Türkiye'nin en temel sorunu yargı bağımsızlığı, adalet, hak, hukuk arayışıdır. Daha 2 gün önce, 31 Mart'ta benim gibi onlar da yasal şartları yerine getirmişler, evraklarını tanzim etmişler, gitmişler Seçim Kurulu’na müracaat etmişler ve aday oldukları şehirlerden belediye başkanı olmuş 3 belediye başkanı idari kararla görevlerinden alındılar ve Kayyum atamak suretiyle belediyeler bugünkü iktidarın atamaları ile işbaşına gelmiş valilerin kontrolüne ve yönetimine verildi. Ülkemiz terörden çok çekti, terörü lanetliyorum terör nereden gelirse gelsin hangi gerekçeyle yapılırsa yapılsın terörü lanetliyorum bir belediye başkanı olarak ama terör ile mücadele bahanesi ile Türkiye'de demokrasi suikastı yapanlara da buradan Mersin’den bir belediye başkanı olarak itiraz ediyorum.
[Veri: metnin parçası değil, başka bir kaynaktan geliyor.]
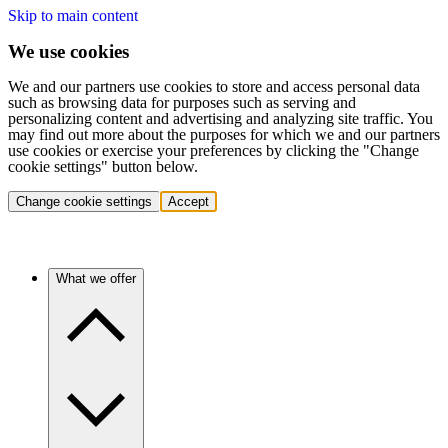
Skip to main content
We use cookies
We and our partners use cookies to store and access personal data
such as browsing data for purposes such as serving and
personalizing content and advertising and analyzing site traffic. You
may find out more about the purposes for which we and our partners
use cookies or exercise your preferences by clicking the "Change
cookie settings" button below.
Change cookie settings
Accept
What we offer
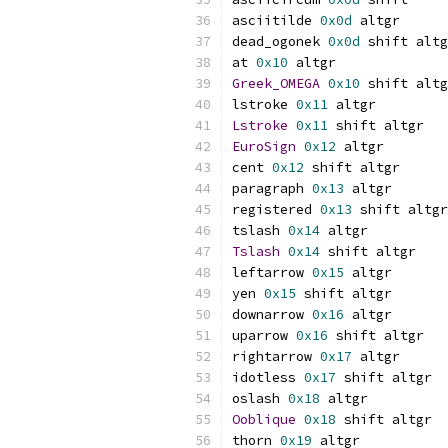
asciitilde 
0x0d
 altgr
dead_ogonek 
0x0d
 shift altg
at 
0x10
 altgr
Greek_OMEGA
0x10
 shift altg
lstroke 
0x11
 altgr
Lstroke
0x11
 shift altgr
EuroSign
0x12
 altgr
cent 
0x12
 shift altgr
paragraph 
0x13
 altgr
registered 
0x13
 shift altgr
tslash 
0x14
 altgr
Tslash
0x14
 shift altgr
leftarrow 
0x15
 altgr
yen 
0x15
 shift altgr
downarrow 
0x16
 altgr
uparrow 
0x16
 shift altgr
rightarrow 
0x17
 altgr
idotless 
0x17
 shift altgr
oslash 
0x18
 altgr
Ooblique
0x18
 shift altgr
thorn 
0x19
 altgr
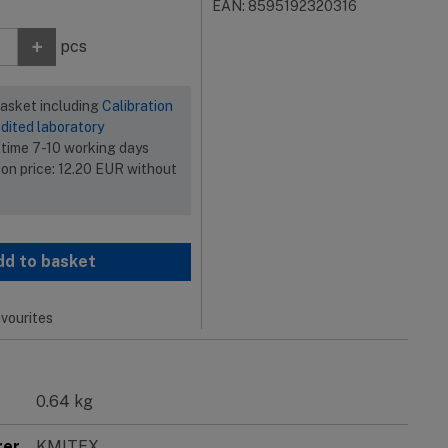
EAN: 8595192320316
+
pcs
basket including
Calibration
dited laboratory
 time 7-10 working days
ion price:
12.20
EUR
without
dd to basket
vourites
0.64 kg
rer
KMITEX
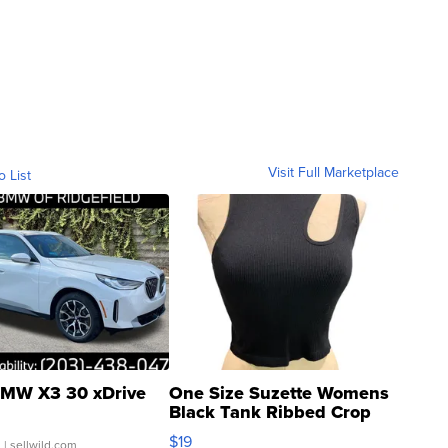
Visit Full Marketplace
o List
MW X3 30 xDrive
One Size Suzette Womens
Black Tank Ribbed Crop
Asymmetrical ...
$19
.
| sellwild.com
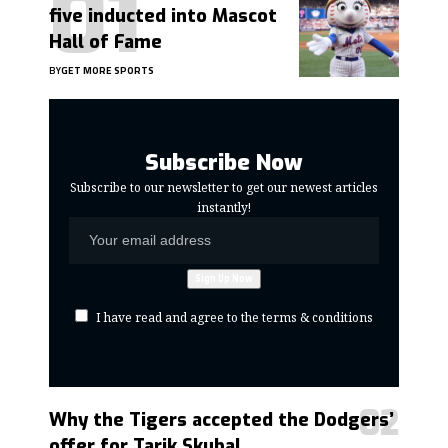
five inducted into Mascot
Hall of Fame
BY
GET MORE SPORTS
Subscribe Now
Subscribe to our newsletter to get our newest articles
instantly!
I have read and agree to the terms & conditions
Why the Tigers accepted the Dodgers’
offer for Tarik Skubal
Demokrasiyi var edemezsek, demokrasiyi takip edemezsek güçlendiremezsek bütün diğer alanlar teferruat olarak kalır. Demokrasisi gelişmemiş hiçbir toplumda, hiçbir bölgede, hiçbir ülkede, ne ekonomiden ne sosyal hayattan ne kültürel faaliyetlerden ne sportif faaliyetlerden ne toplumsal bir refahtan ne de toplumsal Barıştan ve huzurdan bahsedemeyiz. Bu sebeple sadece görevimiz belediye başkanları olarak yol temizliği ile ilgilenmek, ağaç budama ile ilgilenmek değil demokrasiyi aklamak, demokrasiyi paklamak, demokrasiyi takip etmek olması lazım.” şeklinde konuştu.